UNA VITTORIA DEI CITTADINI – Sono poi i Consiglieri Capitolini del M5S, a parlare ancora una volta di una ‘vittoria dei cittadini’, con un vincolo che “rappresenta la conferma che nel progetto I-60, riguardante le palazzine al posto del verde a ridosso del Parco dell’Appia Antica, c’è qualcosa di marcio – seguitano i penta-stellati – Quella dell’I-60 è una battaglia cominciata nel 2008 e portata avanti da comitati e associazioni, inascoltati fino ai sequestri dello scorso anno. Il M5S, con i suoi parlamentari, consiglieri regionali e comunali, guidati dai consiglieri dell’VIII Municipio, ha affiancato da subito i cittadini in questa importante battaglia depositando mozioni, interrogazioni ed esposti all’Autorità Giudiziaria”. La stoccata dei Cinque Stelle è tutta per l’Amministrazione Capitolina, nonostante dall’Assessorato all’Urbanistica si sia ribadita la correttezza del’intervento: “Ora Marino e Caudo non hanno più alibi: devono fermare il cantiere, riprendere in mano il progetto, che così com’è viola il vincolo e finalmente fare gli interessi dei cittadini”.
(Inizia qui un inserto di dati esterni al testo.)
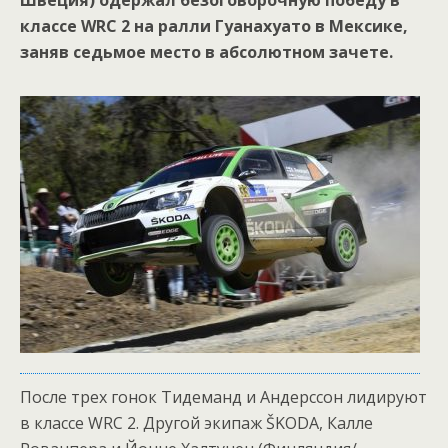
Швеция) одержал безоговорочную победу в
классе WRC 2 на ралли Гуанахуато в Мексике,
заняв седьмое место в абсолютном зачете.
После трех гонок Тидеманд и Андерссон лидируют
в классе WRC 2. Другой экипаж ŠKODA, Калле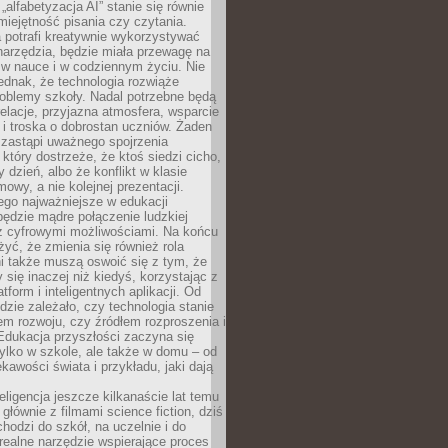
„alfabetyzacja AI” stanie się równie
umiejętność pisania czy czytania.
 potrafi kreatywnie wykorzystywać
 narzędzia, będzie miała przewagę na
 w nauce i w codziennym życiu. Nie
ednak, że technologia rozwiąże
roblemy szkoły. Nadal potrzebne będą
elacje, przyjazna atmosfera, wsparcie
i troska o dobrostan uczniów. Żaden
 zastąpi uważnego spojrzenia
 który dostrzeże, że ktoś siedzi cicho,
 dzień, albo że konflikt w klasie
wy, a nie kolejnej prezentacji.
ego najważniejsze w edukacji
będzie mądre połączenie ludzkiej
 z cyfrowymi możliwościami. Na końcu
yć, że zmienia się również rola
i także muszą oswoić się z tym, że
 się inaczej niż kiedyś, korzystając z
tform i inteligentnych aplikacji. Od
dzie zależało, czy technologia stanie
em rozwoju, czy źródłem rozproszenia i
Edukacja przyszłości zaczyna się
ylko w szkole, ale także w domu – od
kawości świata i przykładu, jaki dają
eligencja jeszcze kilkanaście lat temu
 głównie z filmami science fiction, dziś
hodzi do szkół, na uczelnie i do
ealne narzędzie wspierające proces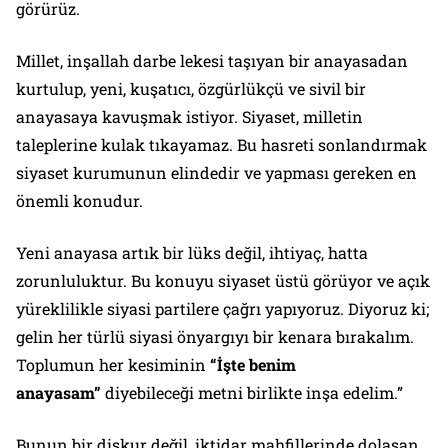
görürüz.
Millet, inşallah darbe lekesi taşıyan bir anayasadan
kurtulup, yeni, kuşatıcı, özgürlükçü ve sivil bir
anayasaya kavuşmak istiyor. Siyaset, milletin
taleplerine kulak tıkayamaz. Bu hasreti sonlandırmak
siyaset kurumunun elindedir ve yapması gereken en
önemli konudur.
Yeni anayasa artık bir lüks değil, ihtiyaç, hatta
zorunluluktur. Bu konuyu siyaset üstü görüyor ve açık
yüreklilikle siyasi partilere çağrı yapıyoruz. Diyoruz ki;
gelin her türlü siyasi önyargıyı bir kenara bırakalım.
Toplumun her kesiminin
“İşte benim
anayasam”
diyebileceği metni birlikte inşa edelim.”
Bunun bir diskur değil, iktidar mahfillerinde dolaşan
IL RAPPORTO CON IL TERRITORIO – Dal territorio e dall’Associazionismo i ringraziamenti e il plauso per il lavoro svolto sono unanimi: “Nulla sarebbe potuto accadere senza i comitati dei cittadini – ha detto Annalisa Cipriani di Italia Nostra – Un valore enorme in questo municipio contro una filiera di procedure in deroga alla legge”. “È amareggiante vedere come soltanto i cittadini e le amministrazioni virtuose riescono a portare avanti i valori del territorio, del paesaggio e della qualità della vita – seguita l’Avv. Montini della stessa Associazione – Un Fosso importante di 4,5 km che è sempre stato cartografato sin dal 1574 con le carte di Eufrosio e poi con quelle di Gregorio XIII, cancellato per gli interessi della speculazione edilizia. È la filiera amministrativa e politica che deve essere l’argine degli interessi economici, se questo non avviene sono i comitati e le associazioni che si assumono un ruolo di supplenza dello Stato che non gli appartiene”. La portavoce del Comitato Stop I-60, Giuseppina Granito, è intervenuta per segnalare come questa sia “una grande vittoria che apre una piccola speranza di invertire la rotta e di interrompere il cammino di queste strane filiere. Dobbiamo riconoscere come cittadini che l’istituzione di prossimità è stata vicina, cosa che sovente non accade. Noi saremo vigili, bisognerà rimettere in discussione la Convenzione, perché i cittadini con le proprie risorse hanno combattuto e non sempre la città può essere modellata sul volere di chi detiene il potere economico”.